Débouter Mme [M] [R] de l’ensemble de ses demandes fins et conclusions d’appel.
Condamner Mme [M] [R] à verser à M [J] [Q] 3000 € au titre de l’article 700 du code de procédure civile.
Condamner Mme [M] [R] aux dépens d’appel.
MOTIFS
Sur la recevabilité de l’appel.
L’appel interjeté dans les formes et délais de la loi est recevable.
Sur les différentes demandes.
L’article 834 du Code de procédure civile stipule que «' dans tous les cas d’urgence, le président du tribunal judiciaire ou le juge du contentieux de la protection dans les limites de sa compétence peuvent ordonner en référé toutes les mesures qui ne se heurtent à aucune contestation sérieuse ou que justifie l’existence d’un différend »
L’article 24 I de la loi 89-462 du 6 juillet 1989 stipule que « toute clause prévoyant la résiliation de plein droit du contrat de location pour défaut de paiement du loyer ou des charges au terme convenu ou pour non versement du dépôt de garantie ne produit effets que un mois après en commandement de payer demeuré infructueux »
En l’espèce le contrat de bail contient une clause résolutoire expressément visée par le commandement qui à été signifié à la requête de M [J] [Q] à Mme [M] [R].

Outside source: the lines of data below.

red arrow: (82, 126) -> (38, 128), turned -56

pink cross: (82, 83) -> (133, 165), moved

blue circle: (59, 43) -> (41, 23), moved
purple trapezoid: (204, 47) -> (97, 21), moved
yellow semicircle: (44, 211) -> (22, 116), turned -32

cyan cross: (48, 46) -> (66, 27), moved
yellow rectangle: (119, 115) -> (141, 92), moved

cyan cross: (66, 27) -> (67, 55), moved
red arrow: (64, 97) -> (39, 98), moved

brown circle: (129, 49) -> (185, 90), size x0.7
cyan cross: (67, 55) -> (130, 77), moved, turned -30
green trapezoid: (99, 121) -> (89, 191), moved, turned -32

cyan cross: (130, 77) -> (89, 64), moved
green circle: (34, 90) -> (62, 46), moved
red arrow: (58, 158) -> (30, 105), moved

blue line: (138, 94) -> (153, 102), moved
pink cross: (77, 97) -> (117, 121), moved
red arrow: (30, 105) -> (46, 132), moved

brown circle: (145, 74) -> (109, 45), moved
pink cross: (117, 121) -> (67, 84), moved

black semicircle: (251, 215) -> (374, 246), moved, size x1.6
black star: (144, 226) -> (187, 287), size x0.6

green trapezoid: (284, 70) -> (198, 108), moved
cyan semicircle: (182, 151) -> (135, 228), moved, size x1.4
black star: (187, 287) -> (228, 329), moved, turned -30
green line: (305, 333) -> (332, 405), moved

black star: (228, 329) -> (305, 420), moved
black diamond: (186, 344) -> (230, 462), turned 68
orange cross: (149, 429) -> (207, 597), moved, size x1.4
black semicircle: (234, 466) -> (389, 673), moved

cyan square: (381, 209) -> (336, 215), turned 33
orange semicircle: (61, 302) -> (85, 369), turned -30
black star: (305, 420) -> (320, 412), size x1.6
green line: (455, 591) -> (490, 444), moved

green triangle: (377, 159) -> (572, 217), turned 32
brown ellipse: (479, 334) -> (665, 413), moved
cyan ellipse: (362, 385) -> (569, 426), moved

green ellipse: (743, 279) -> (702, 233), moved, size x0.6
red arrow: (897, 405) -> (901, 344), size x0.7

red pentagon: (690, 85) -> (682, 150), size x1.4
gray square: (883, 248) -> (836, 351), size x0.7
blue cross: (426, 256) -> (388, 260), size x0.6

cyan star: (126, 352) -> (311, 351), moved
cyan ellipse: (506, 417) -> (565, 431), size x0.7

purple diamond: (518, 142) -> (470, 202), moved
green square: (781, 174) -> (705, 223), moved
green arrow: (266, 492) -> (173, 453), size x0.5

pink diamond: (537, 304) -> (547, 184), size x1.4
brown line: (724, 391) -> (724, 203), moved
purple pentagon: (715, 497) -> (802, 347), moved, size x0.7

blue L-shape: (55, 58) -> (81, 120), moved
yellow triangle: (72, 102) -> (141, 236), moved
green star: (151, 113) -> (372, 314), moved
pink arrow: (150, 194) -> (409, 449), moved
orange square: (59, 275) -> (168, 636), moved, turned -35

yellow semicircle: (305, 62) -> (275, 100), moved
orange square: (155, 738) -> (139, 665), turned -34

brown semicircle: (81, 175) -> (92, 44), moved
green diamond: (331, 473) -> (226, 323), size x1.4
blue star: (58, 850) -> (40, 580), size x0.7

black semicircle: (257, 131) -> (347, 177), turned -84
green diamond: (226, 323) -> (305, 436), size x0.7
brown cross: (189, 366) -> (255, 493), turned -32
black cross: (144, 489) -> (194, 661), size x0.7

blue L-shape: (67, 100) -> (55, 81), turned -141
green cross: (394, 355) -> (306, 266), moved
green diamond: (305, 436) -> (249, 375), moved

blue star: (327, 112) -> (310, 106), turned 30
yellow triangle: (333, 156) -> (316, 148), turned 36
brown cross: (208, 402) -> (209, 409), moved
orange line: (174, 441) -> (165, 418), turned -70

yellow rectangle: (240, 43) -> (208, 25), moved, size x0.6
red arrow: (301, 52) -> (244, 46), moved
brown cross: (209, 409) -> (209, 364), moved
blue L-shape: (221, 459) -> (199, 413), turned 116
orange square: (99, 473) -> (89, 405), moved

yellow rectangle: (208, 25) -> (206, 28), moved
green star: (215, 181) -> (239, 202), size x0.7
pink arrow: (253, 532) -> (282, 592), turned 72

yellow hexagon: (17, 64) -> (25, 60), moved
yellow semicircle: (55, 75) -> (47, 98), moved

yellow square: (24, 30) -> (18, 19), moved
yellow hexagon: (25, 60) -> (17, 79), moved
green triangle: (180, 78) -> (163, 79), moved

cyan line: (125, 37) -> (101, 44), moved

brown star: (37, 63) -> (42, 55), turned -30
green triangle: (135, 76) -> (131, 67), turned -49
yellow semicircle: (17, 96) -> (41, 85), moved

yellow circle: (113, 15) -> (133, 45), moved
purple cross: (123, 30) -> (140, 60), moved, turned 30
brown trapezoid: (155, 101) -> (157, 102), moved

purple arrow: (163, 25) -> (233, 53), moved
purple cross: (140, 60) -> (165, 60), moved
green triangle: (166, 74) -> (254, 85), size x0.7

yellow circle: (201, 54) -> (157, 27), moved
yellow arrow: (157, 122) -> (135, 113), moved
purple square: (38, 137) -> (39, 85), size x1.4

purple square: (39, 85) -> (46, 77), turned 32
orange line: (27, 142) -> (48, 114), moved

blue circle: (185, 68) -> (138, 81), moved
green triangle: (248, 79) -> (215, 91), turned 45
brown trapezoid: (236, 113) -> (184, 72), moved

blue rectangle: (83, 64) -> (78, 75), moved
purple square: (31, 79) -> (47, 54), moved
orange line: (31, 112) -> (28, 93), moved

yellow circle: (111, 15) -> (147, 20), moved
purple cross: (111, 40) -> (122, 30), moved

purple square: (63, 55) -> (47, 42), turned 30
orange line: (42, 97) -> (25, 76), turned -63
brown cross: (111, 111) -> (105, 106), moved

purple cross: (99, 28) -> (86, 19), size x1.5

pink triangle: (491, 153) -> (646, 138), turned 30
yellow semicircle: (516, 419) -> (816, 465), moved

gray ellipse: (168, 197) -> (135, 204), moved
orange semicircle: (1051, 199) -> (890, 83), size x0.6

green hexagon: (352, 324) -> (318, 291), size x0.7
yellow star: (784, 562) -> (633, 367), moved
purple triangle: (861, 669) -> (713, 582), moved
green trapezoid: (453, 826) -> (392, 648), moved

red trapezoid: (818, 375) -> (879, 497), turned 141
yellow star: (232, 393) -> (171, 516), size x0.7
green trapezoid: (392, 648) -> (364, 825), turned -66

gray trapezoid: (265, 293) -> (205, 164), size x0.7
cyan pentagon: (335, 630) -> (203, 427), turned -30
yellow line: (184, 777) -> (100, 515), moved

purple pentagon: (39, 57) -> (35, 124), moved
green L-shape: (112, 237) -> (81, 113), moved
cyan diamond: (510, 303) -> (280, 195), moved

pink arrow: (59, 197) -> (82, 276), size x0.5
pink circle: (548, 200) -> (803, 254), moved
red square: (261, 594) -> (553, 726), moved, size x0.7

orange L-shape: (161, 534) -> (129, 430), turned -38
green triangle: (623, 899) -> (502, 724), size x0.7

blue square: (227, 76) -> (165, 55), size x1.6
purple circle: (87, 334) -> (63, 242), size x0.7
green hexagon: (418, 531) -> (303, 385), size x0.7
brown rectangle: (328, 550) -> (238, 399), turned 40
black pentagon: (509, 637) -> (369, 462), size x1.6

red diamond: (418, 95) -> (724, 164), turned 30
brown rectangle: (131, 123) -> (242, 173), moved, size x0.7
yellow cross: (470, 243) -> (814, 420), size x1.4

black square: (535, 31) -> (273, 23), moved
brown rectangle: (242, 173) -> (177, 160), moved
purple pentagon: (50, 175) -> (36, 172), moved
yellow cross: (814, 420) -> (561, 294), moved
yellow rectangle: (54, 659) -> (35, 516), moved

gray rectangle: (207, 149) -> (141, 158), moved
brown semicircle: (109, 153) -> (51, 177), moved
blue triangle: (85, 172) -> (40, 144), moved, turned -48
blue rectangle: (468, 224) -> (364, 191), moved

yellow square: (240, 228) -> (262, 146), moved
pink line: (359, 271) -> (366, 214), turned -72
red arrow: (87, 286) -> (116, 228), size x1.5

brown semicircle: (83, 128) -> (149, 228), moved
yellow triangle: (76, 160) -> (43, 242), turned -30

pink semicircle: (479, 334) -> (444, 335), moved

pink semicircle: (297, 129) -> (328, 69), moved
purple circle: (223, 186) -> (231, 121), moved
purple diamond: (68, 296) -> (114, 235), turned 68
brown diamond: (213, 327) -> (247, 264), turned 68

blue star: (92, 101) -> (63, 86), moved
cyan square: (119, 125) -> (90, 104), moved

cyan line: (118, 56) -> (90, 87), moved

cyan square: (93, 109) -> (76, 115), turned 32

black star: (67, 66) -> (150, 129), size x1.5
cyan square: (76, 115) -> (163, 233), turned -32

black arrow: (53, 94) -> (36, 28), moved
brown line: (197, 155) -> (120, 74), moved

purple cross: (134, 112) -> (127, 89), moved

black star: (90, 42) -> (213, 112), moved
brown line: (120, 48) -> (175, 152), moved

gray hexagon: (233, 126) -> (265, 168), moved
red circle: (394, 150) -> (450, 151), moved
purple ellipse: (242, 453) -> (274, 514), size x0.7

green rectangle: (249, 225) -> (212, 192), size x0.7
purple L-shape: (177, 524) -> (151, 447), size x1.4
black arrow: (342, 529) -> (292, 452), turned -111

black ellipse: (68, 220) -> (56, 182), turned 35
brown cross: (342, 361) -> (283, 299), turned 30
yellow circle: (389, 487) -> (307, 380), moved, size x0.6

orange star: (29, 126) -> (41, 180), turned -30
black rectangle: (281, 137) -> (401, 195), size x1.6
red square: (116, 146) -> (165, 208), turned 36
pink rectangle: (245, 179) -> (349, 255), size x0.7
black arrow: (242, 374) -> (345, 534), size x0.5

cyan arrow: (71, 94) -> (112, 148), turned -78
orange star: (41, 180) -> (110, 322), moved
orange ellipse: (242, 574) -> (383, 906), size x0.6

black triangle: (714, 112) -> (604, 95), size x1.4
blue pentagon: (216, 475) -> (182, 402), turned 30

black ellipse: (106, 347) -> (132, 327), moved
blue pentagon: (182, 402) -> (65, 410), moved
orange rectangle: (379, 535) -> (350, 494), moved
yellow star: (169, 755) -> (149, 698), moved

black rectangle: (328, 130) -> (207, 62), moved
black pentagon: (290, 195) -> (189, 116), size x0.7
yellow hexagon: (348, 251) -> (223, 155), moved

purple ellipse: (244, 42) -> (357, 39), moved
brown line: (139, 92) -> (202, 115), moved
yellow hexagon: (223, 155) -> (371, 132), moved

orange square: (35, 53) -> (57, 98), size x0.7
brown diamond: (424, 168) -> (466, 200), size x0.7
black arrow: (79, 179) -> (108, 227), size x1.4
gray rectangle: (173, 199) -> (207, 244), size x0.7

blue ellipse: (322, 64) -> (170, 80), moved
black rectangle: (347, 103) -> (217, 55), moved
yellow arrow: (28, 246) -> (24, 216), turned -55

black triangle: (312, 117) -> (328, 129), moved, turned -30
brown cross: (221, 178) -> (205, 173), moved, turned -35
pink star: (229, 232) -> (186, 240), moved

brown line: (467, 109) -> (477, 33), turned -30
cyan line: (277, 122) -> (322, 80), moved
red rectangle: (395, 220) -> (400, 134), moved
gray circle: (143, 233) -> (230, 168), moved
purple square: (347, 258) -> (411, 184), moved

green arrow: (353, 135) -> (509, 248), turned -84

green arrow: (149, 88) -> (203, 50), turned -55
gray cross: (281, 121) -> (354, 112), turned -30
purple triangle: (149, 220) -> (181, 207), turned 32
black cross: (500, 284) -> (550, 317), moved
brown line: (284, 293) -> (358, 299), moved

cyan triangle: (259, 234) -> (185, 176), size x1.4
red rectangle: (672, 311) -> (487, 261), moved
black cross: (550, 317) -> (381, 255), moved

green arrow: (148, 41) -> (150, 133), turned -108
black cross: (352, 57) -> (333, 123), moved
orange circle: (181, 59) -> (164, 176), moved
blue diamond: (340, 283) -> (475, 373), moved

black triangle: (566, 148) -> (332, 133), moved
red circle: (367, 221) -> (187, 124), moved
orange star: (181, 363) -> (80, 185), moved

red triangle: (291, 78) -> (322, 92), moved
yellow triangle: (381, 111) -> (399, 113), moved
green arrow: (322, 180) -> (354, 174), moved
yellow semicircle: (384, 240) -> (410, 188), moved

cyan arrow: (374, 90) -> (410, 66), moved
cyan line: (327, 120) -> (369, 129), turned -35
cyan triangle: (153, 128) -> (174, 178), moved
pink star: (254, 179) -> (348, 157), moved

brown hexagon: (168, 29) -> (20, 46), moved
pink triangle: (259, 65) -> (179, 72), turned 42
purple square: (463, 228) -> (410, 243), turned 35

Mme [M] [R] ne justifie aucunement avoir payé les loyers dus de telle sorte que le commandement est bien resté infructueux.
Elle ne conteste d’ailleurs pas cette absence de règlement, demandant seulement la suspension du jeu de la clause résolutoire et des délais.
L’urgence est caractérisée par l’importance et l’ancienneté de la dette locative.
En conséquence c’est à bon droit que le premier juge a constaté la résiliation du bail avec ses conséquences.
Mme [M] [R] ne justifie pas avoir repris le paiement régulier des loyers.
Elle n’apporte pas la preuve de ses capacités de remboursement de sa dette et il résulte de ses écritures que seule l’aide de son fils, tiers au contrat de bail, peut lui permettre certains versements.
En conséquence, elle sera déboutée de toute demande de délai de grâce et de suspension du jeu de la clause résolutoire.
En conséquence, la décision déférée sera confirmée en toutes ses dispositions.
Compte tenu de la situation des parties il n’y a pas lieu à réduction du délai prévu à l’article 412-1 du code des procédures civiles d’exécution
L’équité et la situation économique des parties commandent de ne pas faire application des dispositions de l’article 700 du code de procédure civile.
Mme [M] [R] qui succombe sera condamné aux dépens d’appel.
PAR CES MOTIFS
LA COUR
Reçoit Mme [M] [R] en son appel.
Confirme en toutes ses dispositions la décision déférée.
Déboute les parties de leurs demandes plus amples ou contraires.
Condamne Mme [M] [R] aux dépens d’appel.